Apigee Helps Enterprise Customers Tie Devices to Internet via New 'Link' Service

The company wants to help its customers link their products to the IoT through standards-based APIs.
By Mary Catherine O'Connor
Tags: Devices
Apr 01, 2015

Apigee, which provides a platform for application programming interface (API) integration and analytics services, has launched a new offering called Apigee Link, designed to help hardware manufacturers use APIs to connect devices to the Internet quickly and with open, widely deployed standards. Apigee Link is available today as a cloud and device software offering for select customers, and is slated to become widely available later this year.

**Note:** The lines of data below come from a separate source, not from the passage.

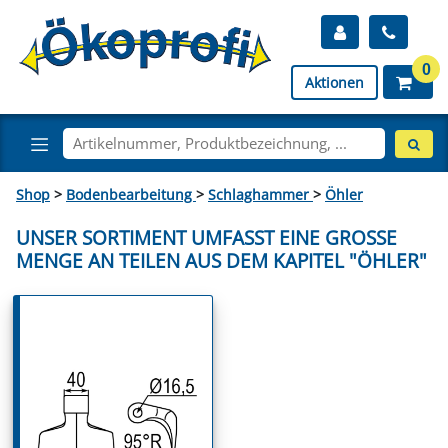
0
Aktionen
Shop
>
Bodenbearbeitung
>
Schlaghammer
>
Öhler
UNSER SORTIMENT UMFASST EINE GROSSE M
ENGE AN TEILEN AUS DEM KAPITEL "ÖHLER"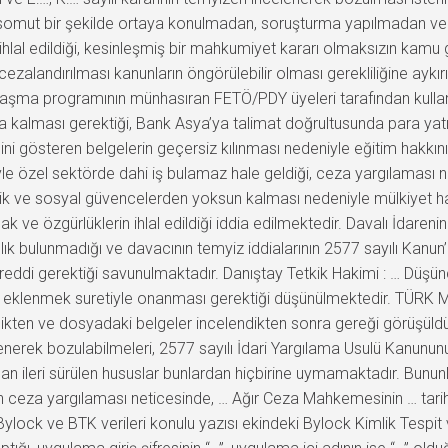
tisakı somut bir şekilde ortaya konulmadan, soruşturma yapılmada
ihlal edildiği, kesinleşmiş bir mahkumiyet kararı olmaksızın kamu 
ezalandırılması kanunların öngörülebilir olması gerekliliğine aykır
jlaşma programının münhasıran FETÖ/PDY üyeleri tarafından kulla
a kalması gerektiği, Bank Asya’ya talimat doğrultusunda para yat
ğini gösteren belgelerin geçersiz kılınması nedeniyle eğitim hakkını
 özel sektörde dahi iş bulamaz hale geldiği, ceza yargılaması nit
ik ve sosyal güvencelerden yoksun kalması nedeniyle mülkiyet hakkın
ak ve özgürlüklerin ihlal edildiği iddia edilmektedir. Davalı İdar
lık bulunmadığı ve davacının temyiz iddialarının 2577 sayılı Kan
n reddi gerektiği savunulmaktadır. Danıştay Tetkik Hakimi : … Düşün
e eklenmek suretiyle onanması gerektiği düşünülmektedir. TÜRK 
ndikten ve dosyadaki belgeler incelendikten sonra gereği görüşül
elenerek bozulabilmeleri, 2577 sayılı İdari Yargılama Usulü Kanunu
n ileri sürülen hususlar bunlardan hiçbirine uymamaktadır. Bununl
n ceza yargılaması neticesinde, … Ağır Ceza Mahkemesinin … tarih v
ılı Bylock ve BTK verileri konulu yazısı ekindeki Bylock Kimlik Tes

Apigee Link provides built-in REST APIs and end-to-end connectivity for devices. "Most device makers are good at firmware and hardware, but APIs are generally outside of their comfort zone," says Brian Mulloy, Apigee's VP of IoT. REST APIs are built on the REpresentational State Transfer architecture, which uses strings of characters—uniform resource identifiers (URIs)—to send and receive communication instructions for resources (discrete things, rather than processes). Apigee Link provides REST APIs with which its customers can connect devices to the cloud and access them, he says, whether the devices connect to a hub, via a wireless protocol such as Wi-Fi, ZigBee or Bluetooth, or to the cloud, using a connectivity protocol such as WebSockets, HTTP or MQTT.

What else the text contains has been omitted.